▶ _PROBLEM STATEMENT_: Exclude the pictures and transcribe the rest of the data below exactly.

TASK DATA: Begin

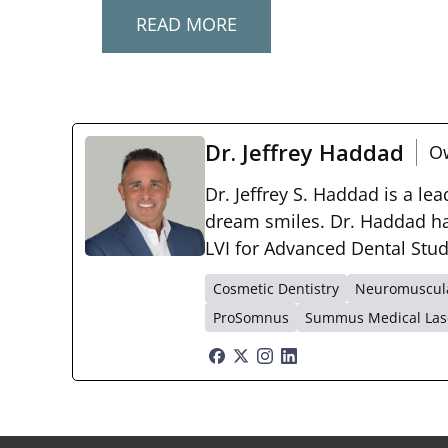
READ MORE
Dr. Jeffrey Haddad
Ow
Dr. Jeffrey S. Haddad is a le
dream smiles. Dr. Haddad has
LVI for Advanced Dental Stu
Cosmetic Dentistry
Neuromuscula
ProSomnus
Summus Medical Las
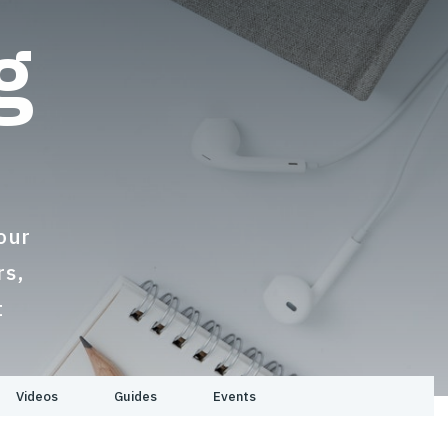
g
s
our
rs,
t
Videos
Guides
Events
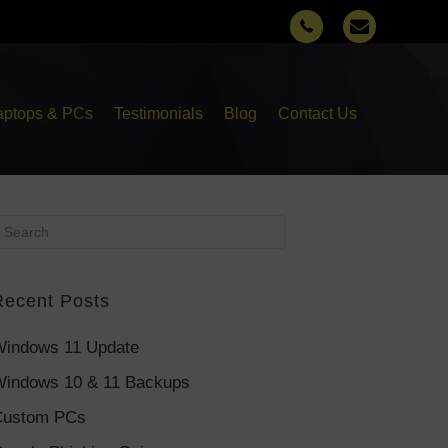
aptops & PCs
Testimonials
Blog
Contact Us
Recent Posts
indows 11 Update
indows 10 & 11 Backups
Custom PCs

TASK DATA: End

▶ _SOLUTION BELOW_:
READ MORE
Dr. Jeffrey Haddad
Ow
Dr. Jeffrey S. Haddad is a le
dream smiles. Dr. Haddad has
LVI for Advanced Dental Stu
Cosmetic Dentistry
Neuromuscula
ProSomnus
Summus Medical Las
g
s
our
rs,
t
Videos
Guides
Events
aptops & PCs
Testimonials
Blog
Contact Us
Recent Posts
indows 11 Update
indows 10 & 11 Backups
Custom PCs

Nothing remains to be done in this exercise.